The Select Committee also wanted a private evidence session with the head of MI6, Sir David Spedding, referred to in the report as the Secret Intelligence Service (SIS) and "C" respectively. The Foreign Secretary also refused this because it would damage "operational capability". MI6 is directly responsible to Cook, yet the report does not point out that this undermines his supposed ignorance of the Sandline Affair. It does conclude, however, that "From the point of view of government, we are not able to say that, in the Sandline affair, the SIS has a clean bill of health. We can neither condemn nor exonerate it."
The Select Committee concludes by proposing to make sure that any future arms embargo is properly understood and publicised within and outside the Foreign Office, that legislation is implemented to control the activities of mercenaries operating out of Britain, and to clamp down on illicit arms trading.
The contempt for all democratic norms exposed by the Select Committee did not cause the government to so much as blush. Its response to the exposure of its clandestine support for the Nigerian/mercenary operation in Sierra Leone has been to place its intervention on an open basis. Cook already announced on January 20 that Britain had given the ECOMOG force an additional £1 million worth of trucks and equipment earlier that month and was sharing intelligence with it. A British naval frigate, HMS Norfolk, is now permanently stationed off the coast of Freetown, with Sir Peter Penfold operating as Britain's go-between with the Kabbah government.

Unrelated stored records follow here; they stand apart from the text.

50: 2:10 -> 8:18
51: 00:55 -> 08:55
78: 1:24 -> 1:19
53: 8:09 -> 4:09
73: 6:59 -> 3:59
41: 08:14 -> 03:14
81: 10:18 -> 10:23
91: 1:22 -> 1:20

The civil war has continued, with 3,000 deaths this year. The Revolutionary United Front (RUF), which supported Koroma's coup, has systematically murdered civilians and terrorises its opponents using rape and amputations. Tens of thousands of homeless have been forced to take shelter in a football stadium, which has seen outbreaks of disease. The ECOMOG forces have also been criticised by Amnesty International for carrying out summary executions of those suspected of being rebel sympathisers.

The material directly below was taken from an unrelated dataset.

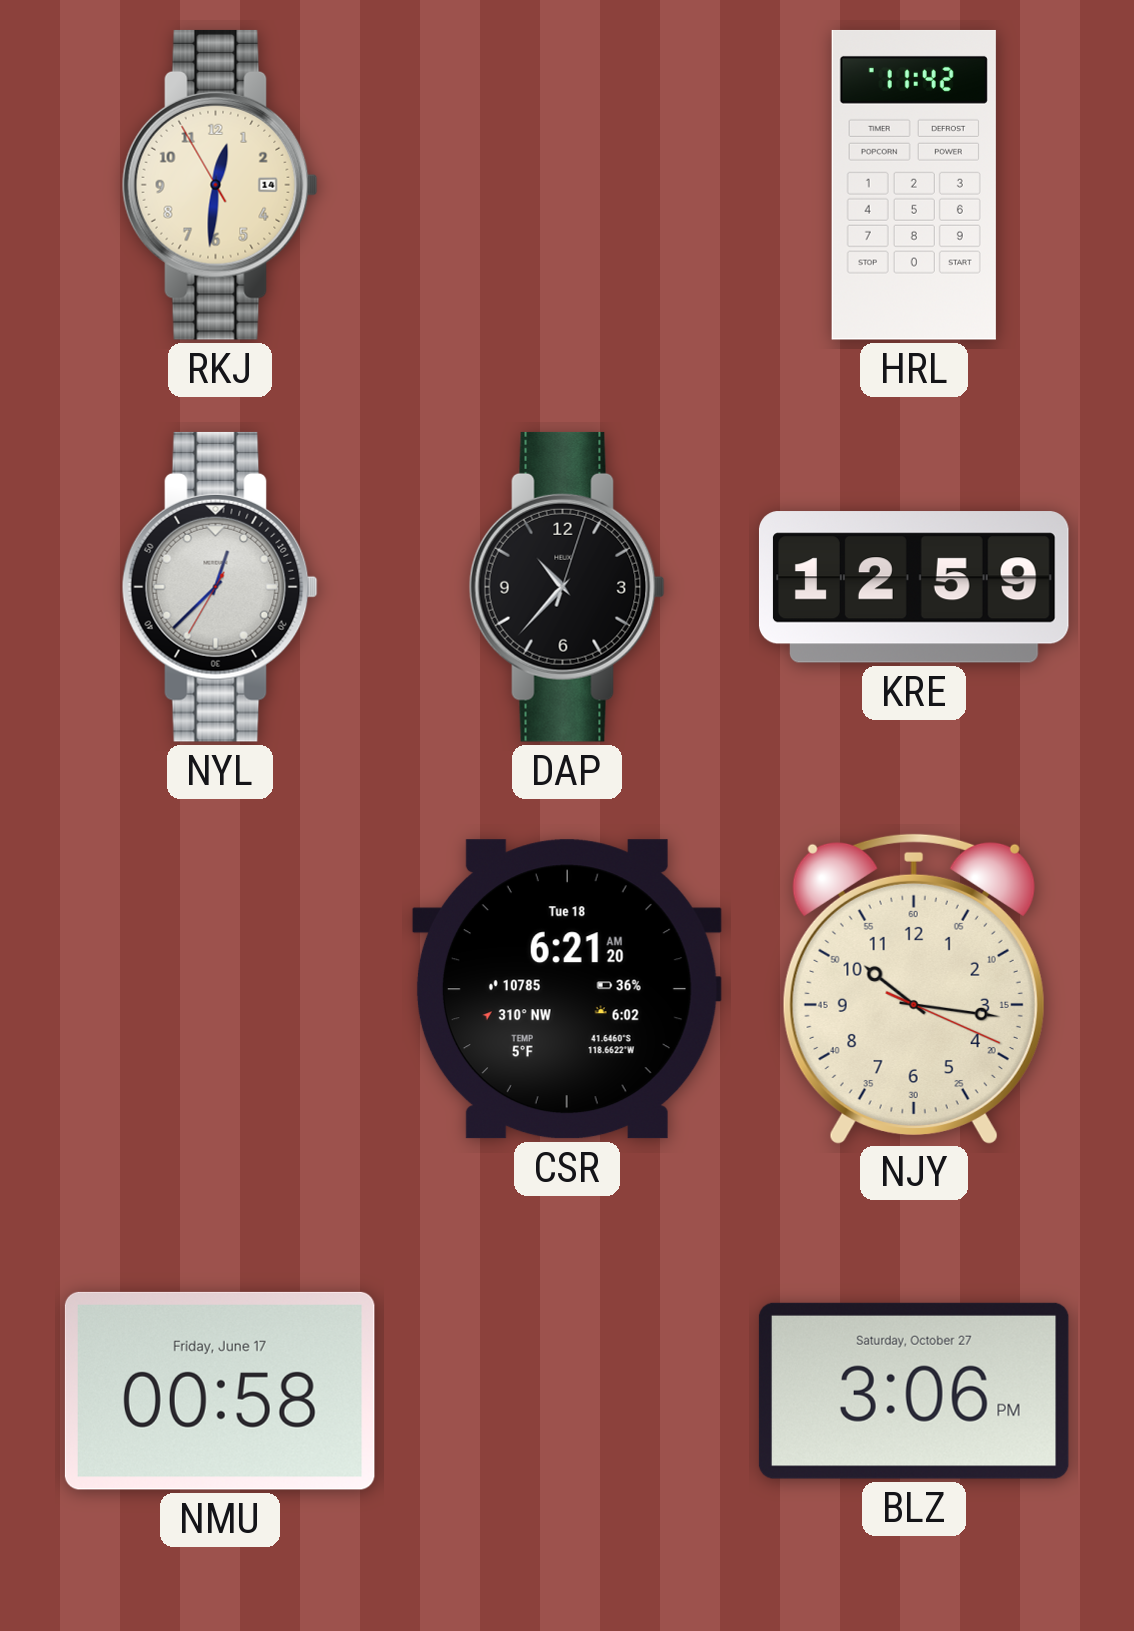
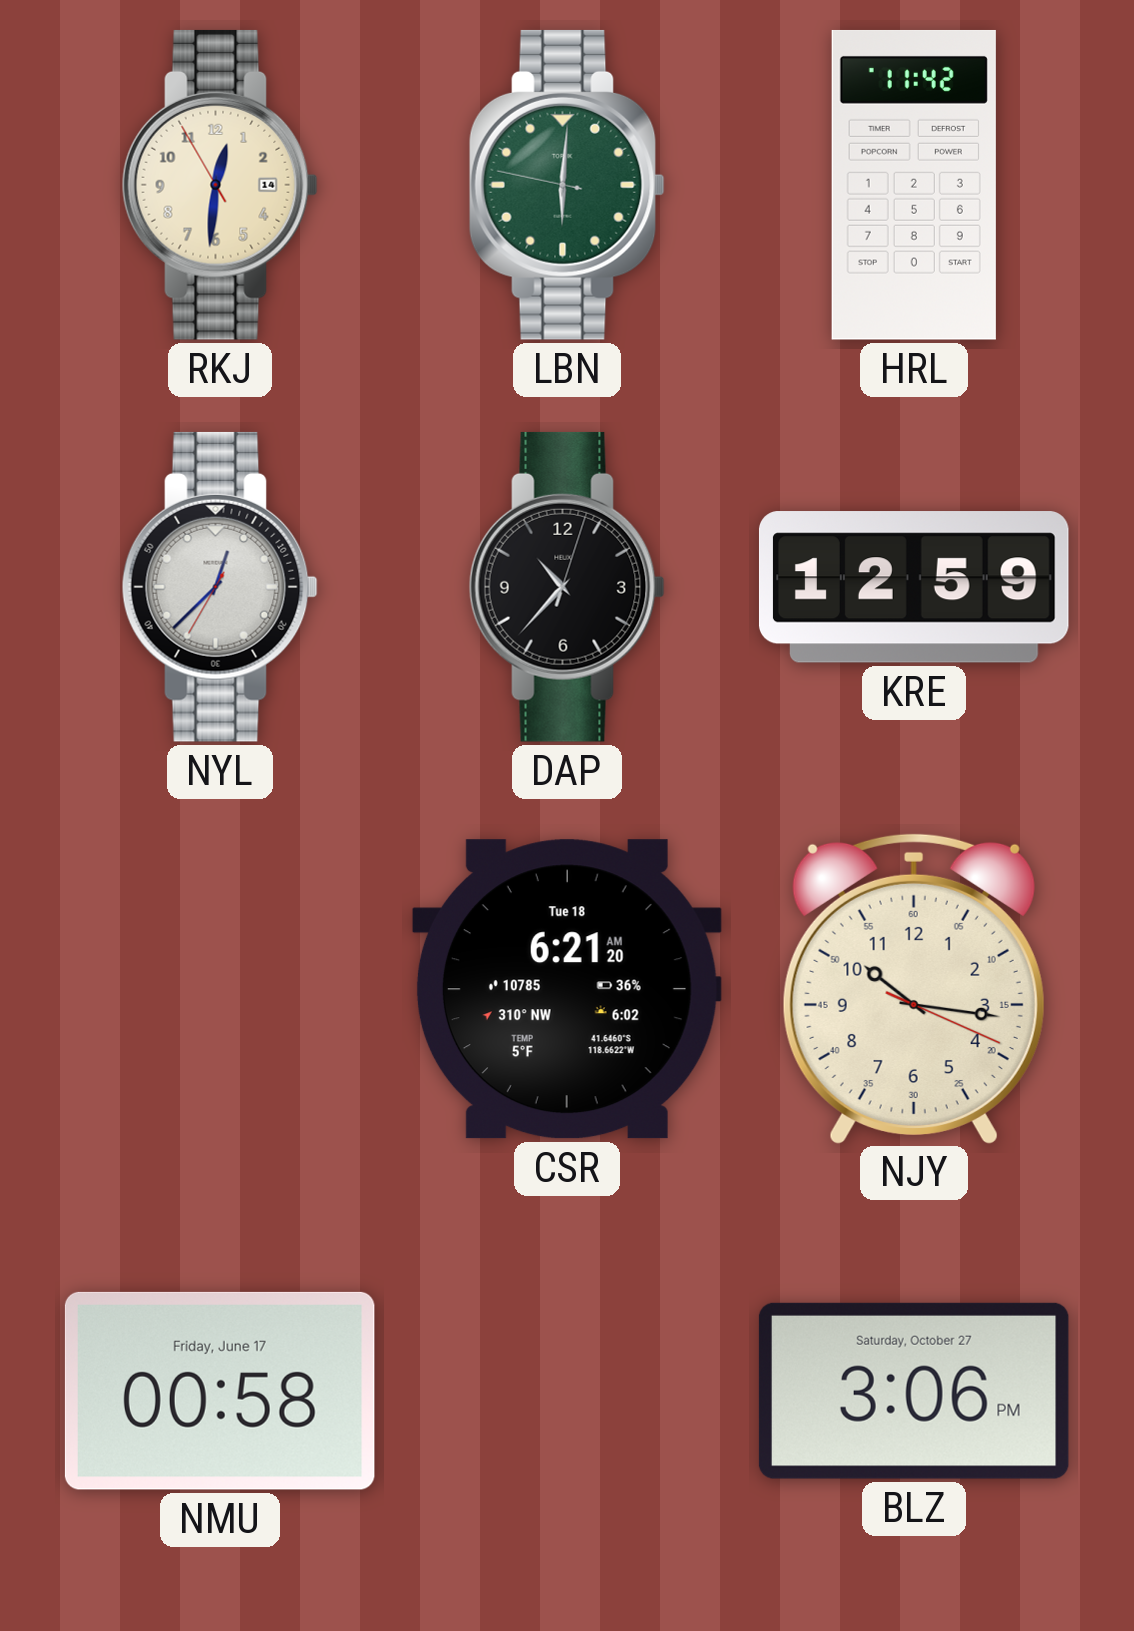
LBN: none -> 6:00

The plot thickened on Thursday February 11, when Liberal Democrat leader Paddy Ashdown told parliament that British firms have been supplying arms to the RUF rebels. The Customs and Excise department launched an inquiry last month into two companies suspected of supplying arms, such as portable mortars and AK-47 assault rifles from Slovakia. Ashdown did not name the firms involved, but the Sunday Times newspaper has already alleged that Sky Air Cargo and the partly British-owned Occidental Airlines were using ageing Boeing airplanes to transport AK-47 rifles and 60 mm portable mortars to the rebels.
Britain is not alone in having imperialist designs on Sierra Leone. With a pro-British government installed in power, France has now been accused of intervening on behalf of the RUF rebels. The RUF is supported by Burkina Faso and Cote d'Ivoire, as well as Liberia. A French politician told Agence France Presse, "The arms that Burkina Faso's President Blaise Compaore has supplied to [Liberia's President] Charles Taylor could not have been delivered without the green light from French secret services in Cote d'Ivoire." This charge has been echoed in Sierra Leone, with one of the country's newspapers, For di People, writing, "French commercial and imperialist interests are the real hidden instigators behind the attack against Freetown and behind wars waged by rebels in Liberia and in Sierra Leone."